A grandmother mouse is telling her granddaughter a bedtime story, and so tells of Little Red Riding Hood (with the mouse as Riding Hood), and her visit to Grandma's House, unaware that the wolf (Sylvester) is watching her. He takes a shortcut to Grandma's, only to find four others already there, who he forces out. Red comes along, and he speaks his cue line, ("The better to eat you with") starting the chase.

He pursues Red down the staircase, only to be propelled further than intended by a stick of butter. Sylvester then decides to blow the house up with dynamite, but accidentally sticks it into Hector's mouth, who then sticks it in the cat's mouth until it blows up. Sylvester next disguises himself as Red's fairy godmother, attempting to electrocute Red with a rigged wand. Sylvester's incantation is "ragg mopp" in reference to the 1950 pop song Rag Mop by The Ames Brothers.

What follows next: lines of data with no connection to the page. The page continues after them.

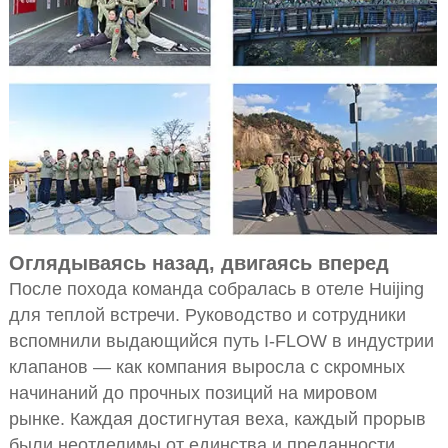
Оглядываясь назад, двигаясь вперед
После похода команда собралась в отеле Huijing
для теплой встречи. Руководство и сотрудники
вспомнили выдающийся путь I-FLOW в индустрии
клапанов — как компания выросла с скромных
начинаний до прочных позиций на мировом
рынке. Каждая достигнутая веха, каждый прорыв
были неотделимы от единства и преданности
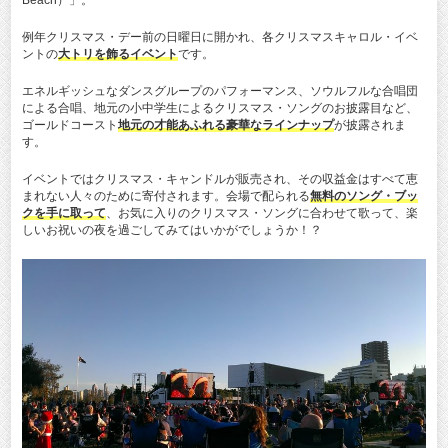
Beach）」。
例年クリスマス・デー前の日曜日に開かれ、各クリスマスキャロル・イベ
ントの
大トリを飾るイベント
です。
エネルギッシュなダンスグループのパフォーマンス、ソウルフルな合唱団
による合唱、地元の小中学生によるクリスマス・ソングのお披露目など、
ゴールドコースト
地元の才能あふれる豪華なラインナップ
が披露されま
す。
イベントではクリスマス・キャンドルが販売され、その収益金はすべて恵
まれない人々のために寄付されます。会場で配られる
無料のソング・ブッ
クを手に取って
、お気に入りのクリスマス・ソングに合わせて歌って、楽
しいお祝いの夜を過ごしてみてはいかがでしょうか！？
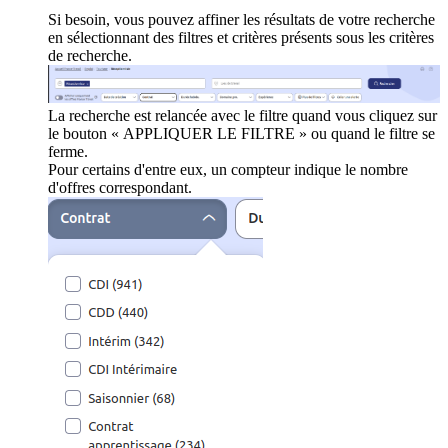
Si besoin, vous pouvez affiner les résultats de votre recherche
en sélectionnant des filtres et critères présents sous les critères
de recherche.
La recherche est relancée avec le filtre quand vous cliquez sur
le bouton « APPLIQUER LE FILTRE » ou quand le filtre se
ferme.
Pour certains d'entre eux, un compteur indique le nombre
d'offres correspondant.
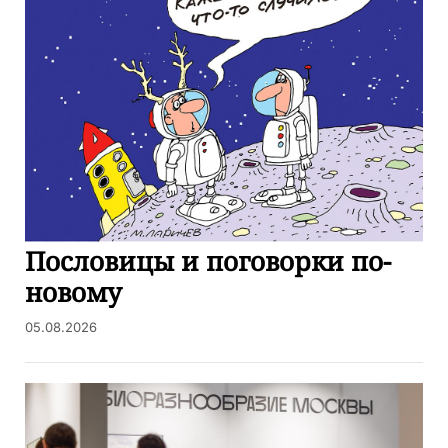
Пословицы и поговорки по-
новому
05.08.2026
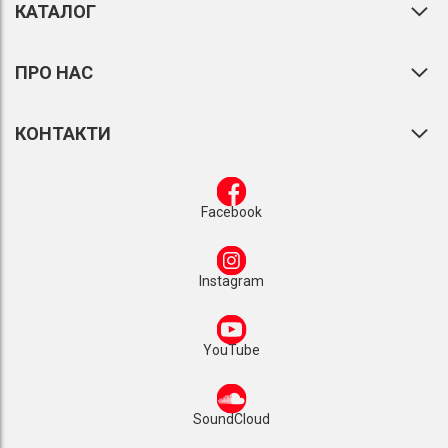
КАТАЛОГ
ПРО НАС
КОНТАКТИ
Facebook
Instagram
YouTube
SoundCloud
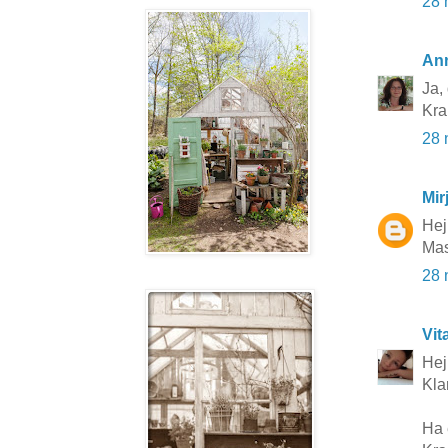
28 
An
Ja, 
Kr
28 
Mir
Hej
Mas
28 
Vit
Hej 
Klar
Ha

However, Hector unplugs the power so that it doesn't work. Sylvester wonders if the wand is faulty ("What's this? Must've blown a fuse or somethin'") but Red simply tells him that nothing had happened ("It's a fake; nothing happens"). Hector then plugs it back in just as Sylvester tests it on himself ("Whaddya mean, nothin' happened?")

The mouse then tries to go outside, but is trapped once again. Underneath a cup, Sylvester watches as the mouse prepares something, revealed to be a miniature tank that packs a punch. He then traps the mouse by its hole. The grandmother describes how, to save herself, the mouse threw a stick of dynamite out, doing so to demonstrate. The mouse claims that it must have blown the cat up, to which Sylvester replies, "You're not just whistling dixie, brother!"